In trying to write this story the way I truly want to I have to keep untangling myself from Joseph Campbell’s The Hero’s Journey. His (selectively curated) idea that all myths are a basic variation on one myth. The one where the individual triumphs, slays, obtains something and saves the world. Like many things I encountered in my study of literature at university, Joseph Campbell’s The Hero’s Journey excluded me by gender. (If you’ve heard me go on about Moby Dick forgive me for repeating myself but it kept happening!!!)
Being the rebellious type, I always thought “well fuck them I’m going on my hero’s journey too.” But the thing is, as Sharon Blackie writes in If Women Rose Rooted Campbell actually left a bunch of things out and the shape of our journeys must be our own.
So I find myself out here in the ocean of imagination trying to untangle Campbell’s fishing nets from my legs.

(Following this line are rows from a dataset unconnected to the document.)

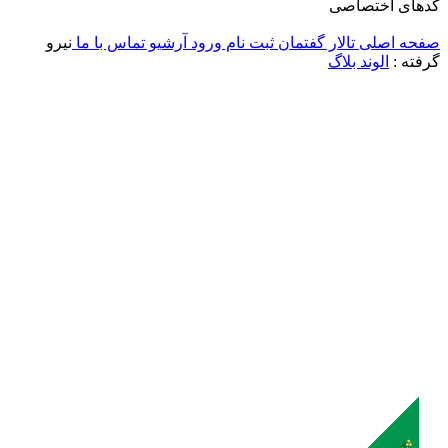
ای اختصاصی
ه اصلی
تالار گفتمان
ثبت نام
ورود
آرشیو
تماس با ما
نیرو
ته :
الوند بلاگ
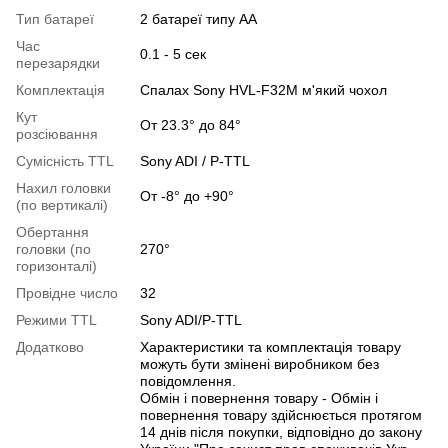
Тип батареї
2 батареї типу АА
Час
0.1 - 5 сек
перезарядки
Комплектація
Спалах Sony HVL-F32M м'який чохол
Кут
От 23.3° до 84°
розсіювання
Сумісність TTL
Sony ADI / P-TTL
Нахил головки
От -8° до +90°
(по вертикалі)
Обертання
головки (по
270°
горизонталі)
Провідне число
32
Режими TTL
Sony ADI/P-TTL
Додатково
Характеристики та комплектація товару
можуть бути змінені виробником без
повідомлення.
Обмін і повернення товару - Обмін і
повернення товару здійснюється протягом
14 днів після покупки, відповідно до закону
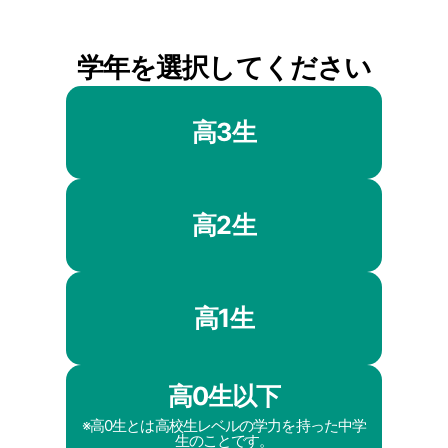
学年を選択してください
高3生
高2生
高1生
高0生以下
※高0生とは高校生レベルの学力を持った中学
生のことです。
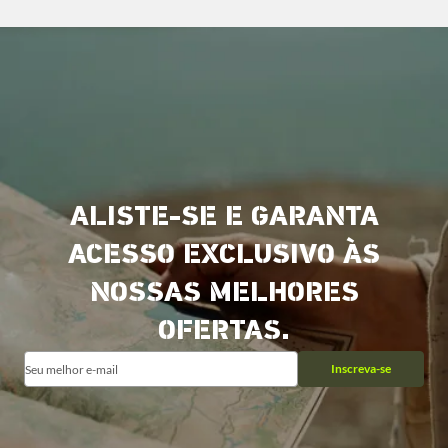
ALISTE-SE E GARANTA
ACESSO EXCLUSIVO ÀS
NOSSAS MELHORES
OFERTAS.
Inscreva-se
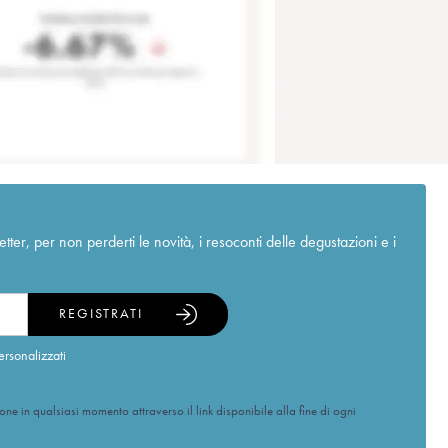
r, per non perderti le novità, i resoconti delle degustazioni e i
REGISTRATI
ersonalizzati
ione in qualsiasi momento attraverso il link disponibile alla fine di ogni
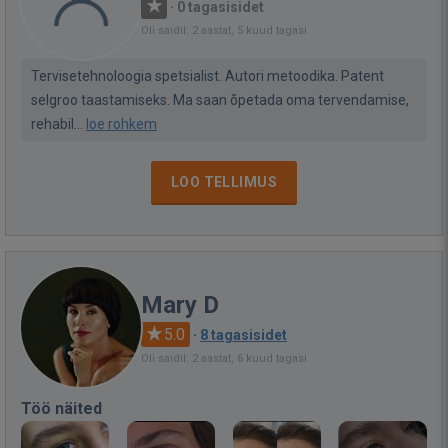
·
0 tagasisidet
Oli saidil: 2 aastat, 5 kuud tagasi
Tervisetehnoloogia spetsialist. Autori metoodika. Patent
selgroo taastamiseks. Ma saan õpetada oma tervendamise,
rehabil...
loe rohkem
LOO TELLIMUS
Mary D
5.0
·
8 tagasisidet
Oli saidil: 2 aastat, 6 kuud tagasi
Töö näited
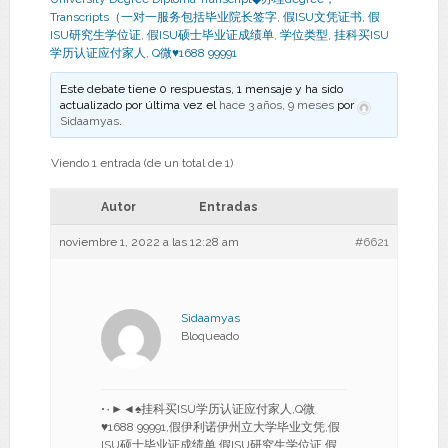
Transcripts（一对一服务包括毕业院长签字
,
假ISU文凭证书
,
假
ISU研究生学位证
,
假ISU硕士毕业证成绩单
,
学位类型
,
挂科买ISU
学历认证应付家人
,
Q微♥1688 99991
Este debate tiene 0 respuestas, 1 mensaje y ha sido
actualizado por última vez el
hace 3 años, 9 meses
por
Sidaamyas
.
Viendo 1 entrada (de un total de 1)
Autor
Entradas
noviembre 1, 2022 a las 12:28 am
#6621
Sidaamyas
Bloqueado
•۰►◄♠挂科买ISU学历认证应付家人,Q微
♥1688 99991,假伊利诺伊州立大学毕业文凭,假
ISU硕士毕业证成绩单,假ISU研究生学位证,假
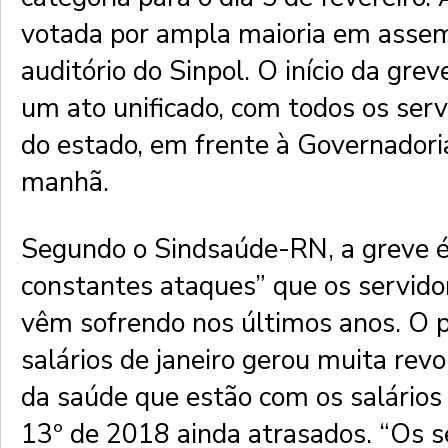
votada por ampla maioria em assem
auditório do Sinpol. O início da grev
um ato unificado, com todos os serv
do estado, em frente à Governadori
manhã.
Segundo o Sindsaúde-RN, a greve é
constantes ataques” que os servido
vêm sofrendo nos últimos anos. O 
salários de janeiro gerou muita revo
da saúde que estão com os salários
13º de 2018 ainda atrasados. “Os s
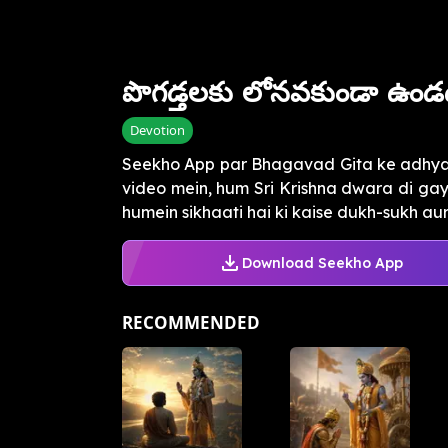
పొగడ్తలకు లోనవకుండా ఉం
Devotion
Seekho App par Bhagavad Gita ke adhyayo
video mein, hum Sri Krishna dwara di gay
humein sikhaati hai ki kaise dukh-sukh aur s
Download Seekho App
RECOMMENDED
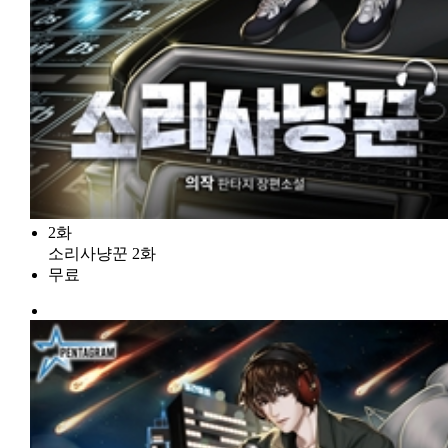
2화
소리사냥꾼 2화
무료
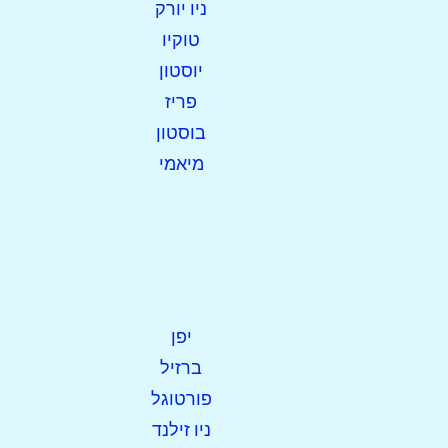
ניו יורק
open_in_new
נסה את זה
טוקיו
נמצא בעבר:
יוסטון
פריז
בוסטון
מיאמי
יפן
ברזיל
פורטוגל
ניו זילנד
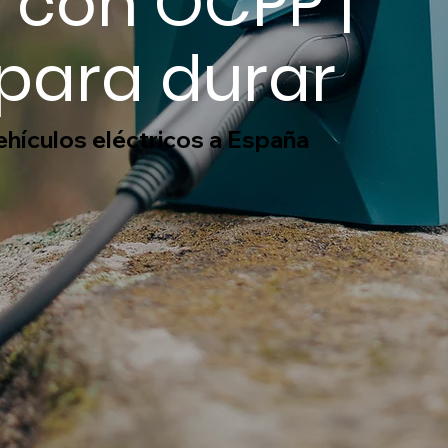
 con OCPP |
para durar
ehículos eléctricos a España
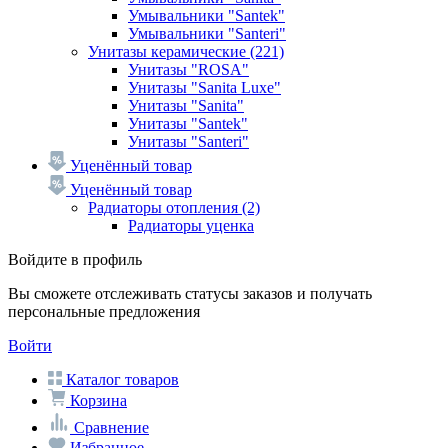
Умывальники "Santek"
Умывальники "Santeri"
Унитазы керамические
(221)
Унитазы "ROSA"
Унитазы "Sanita Luxe"
Унитазы "Sanita"
Унитазы "Santek"
Унитазы "Santeri"
Уценённый товар
Уценённый товар
Радиаторы отопления
(2)
Радиаторы уценка
Войдите в профиль
Вы сможете отслеживать статусы заказов и получать
персональные предложения
Войти
Каталог товаров
Корзина
Сравнение
Избранное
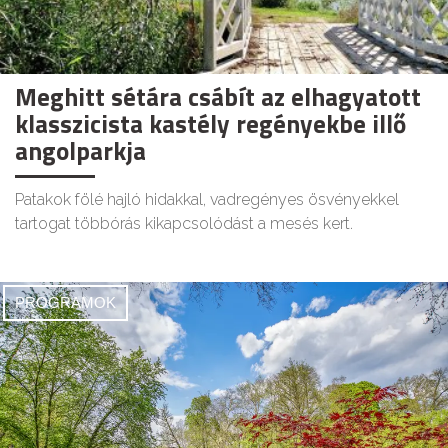
Meghitt sétára csábít az elhagyatott
klasszicista kastély regényekbe illő
angolparkja
Patakok fölé hajló hidakkal, vadregényes ösvényekkel
tartogat többórás kikapcsolódást a mesés kert.
PROGRAMOK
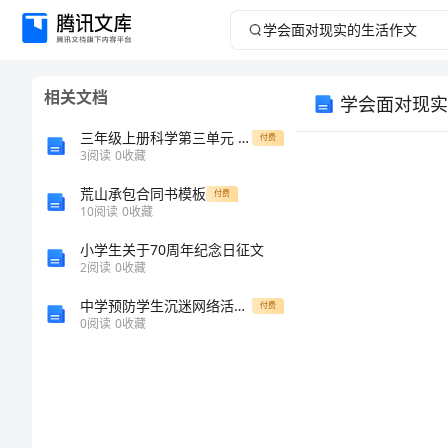
学
会
相关文档
学会面对现实
面
三年级上册科学第三单元 天气 测试卷-教科版及答案【历年真题】
付费
对
3
阅读
0
收藏
荒山承包合同书模板
现
付费
10
阅读
0
收藏
实
小学生关于70周年纪念日征文
2
阅读
0
收藏
的
中学预防学生沉迷网络活动总结
付费
0
阅读
0
收藏
生
活
友。
作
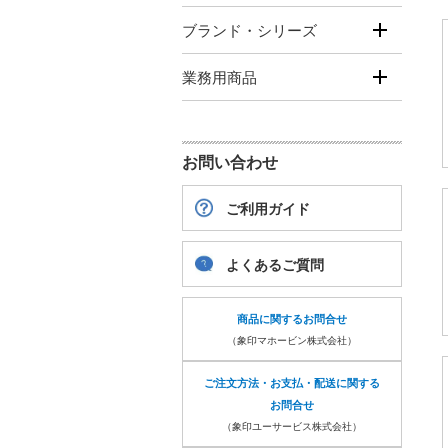
ブランド・シリーズ
業務用商品
お問い合わせ
ご利用ガイド
よくあるご質問
商品に関するお問合せ
（象印マホービン株式会社）
ご注文方法・お支払・配送に関する
お問合せ
（象印ユーサービス株式会社）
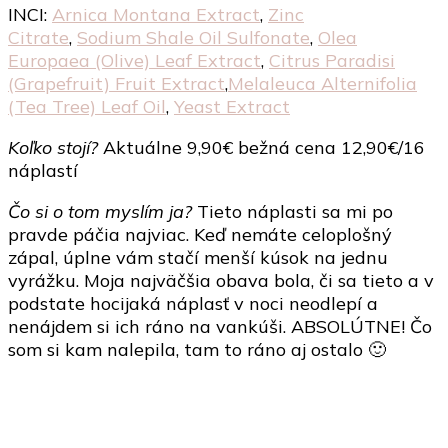
INCI:
Arnica Montana Extract
,
Zinc
Citrate
,
Sodium Shale Oil Sulfonate
,
Olea
Europaea (Olive) Leaf Extract
,
Citrus Paradisi
(Grapefruit) Fruit Extract
,
Melaleuca Alternifolia
(Tea Tree) Leaf Oil
,
Yeast Extract
Koľko stojí?
Aktuálne 9,90€ bežná cena 12,90€/16
náplastí
Čo si o tom myslím ja?
Tieto náplasti sa mi po
pravde páčia najviac. Keď nemáte celoplošný
zápal, úplne vám stačí menší kúsok na jednu
vyrážku. Moja najväčšia obava bola, či sa tieto a v
podstate hocijaká náplasť v noci neodlepí a
nenájdem si ich ráno na vankúši. ABSOLÚTNE! Čo
som si kam nalepila, tam to ráno aj ostalo 🙂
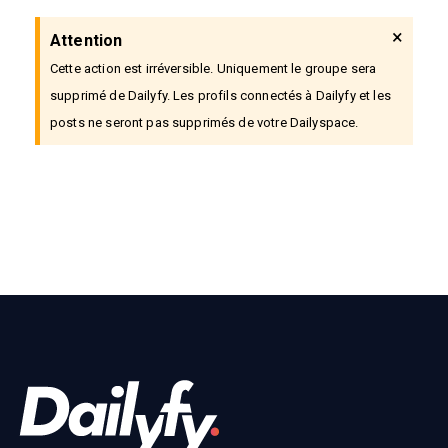
×
Attention
Cette action est irréversible. Uniquement le groupe sera
supprimé de Dailyfy. Les profils connectés à Dailyfy et les
posts ne seront pas supprimés de votre Dailyspace.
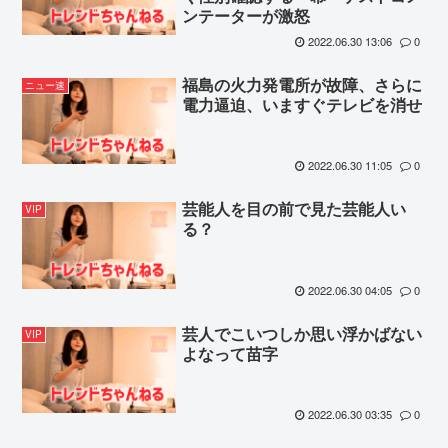
ンテーターが激怒
2022.06.30 13:06
0
福島の火力発電所が故障、さらに
ニュー速
電力逼迫、いますぐテレビを消せ
2022.06.30 11:05
0
芸能人を目の前で見た芸能人い
VIP
る？
2022.06.30 04:05
0
芸人でこいつしか思い浮かばない
VIP
よなって苗字
2022.06.30 03:35
0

The pull to have our Erna act as saviour in any way as some principle of the narrative as if it’s the only way for a story to go. (A little ironically of course because one of the purposes of spreading Christianity at this time was to be saviours of souls…)
I think the Hero’s Journey is over. It has to be. The mythic quest or journey has to be imagined now collectively, even when it is in the subject of the past. Are things better, gentler, more connected for the unnamed masses of people around you or was it just for you? Did you learn you could kill a gorgon without understanding that the gorgon played a role in the world beyond your comprehension?
Blackie writes about the new kind of mythic journey:
"This path forces us first to examine ourselves and the world we live in, to face up to all that is broken and dysfunctional in it and in our own lives. Then it calls us to change – first ourselves, and then the world around us. It leads us back to our own sense of grounded belonging to this Earth, and asks us what we have to offer to the places and communities in which we live. Finally, it requires us to step into our own power and take back our ancient, native role as its guardians and protectors.”
So many of us are looking to be inspired to connection. And I think women have to start writing the new stories because in the division of patriarchal labour we were given these tools to hone. It’s not that all men don’t have them, just like women can lead, be selfish, or go to war, but systemically the skills of connection are often closer to hand for us and my goodness how the world needs them!
So in my story I want to think a lot about Erna coming from what here in Canada we are trying to reconstruct through reconciliation. What if it had gone right? Even for a while. How would that have looked and been? What if her work made more space in the world for ideas and skills and support than championed the domination of one way?
“There might be one god, but there are a thousand ways to meet them.” Books, idols, nature, love, death, music, ritual. She wants to observe and record ALL the ways humans do it, not from a Royal Geographical sense of superiority, but from complete joy. Show me! Wow! That’s amazing! Who does that work for? Imagine a slice of the world where enthusiasm was unchecked and curiosity is a strength that creates spaciousness, not the thing that unleashes suffering.
I see my god in your god. Do you see it too? Is her adjacentism (I made that up) versus conversion. She’s not interested in making everyone believe in one thing, but to use the lessons to BE a collective idea. To be caring for each other and the more than human world. Caretaking for each other and the lessons of the deep past that others have kept alive. She sees the opportunity for the “new” or “modern” that she brings to augment and expand the possibility for everyone. She doesn’t seek to replace.
In a bigger way I guess our story might be one of how 12 or 13 people can read the same lessons, hear them and do VERY different things with them. Columba is tied in the power and control of his upbringing. That by making people more like him he can use them to power his machinery of making everyone believe what he believes. He honestly believes it is in their best interest. That the only way forward is christianity and the teachings of the christ AS HE INTERPRETS THEM. He sees Rome rising in riches and power and knows that if they do not also rise they will not have a place of power in the world.
Our yet to be named man across the loch sees it very differently, there is no need for that power in his world. He is uninterested in gaining it and refuses to play in Columba’s games. But that cloistered-ness makes the people and their beliefs ultimately vulnerable to extinction.
Erna can live with a foot in both places and her journey is to find a way to keep more than one thing true. To remind land and sea that they are on the same planet. She is the the remarkable, rare space between, the Machair.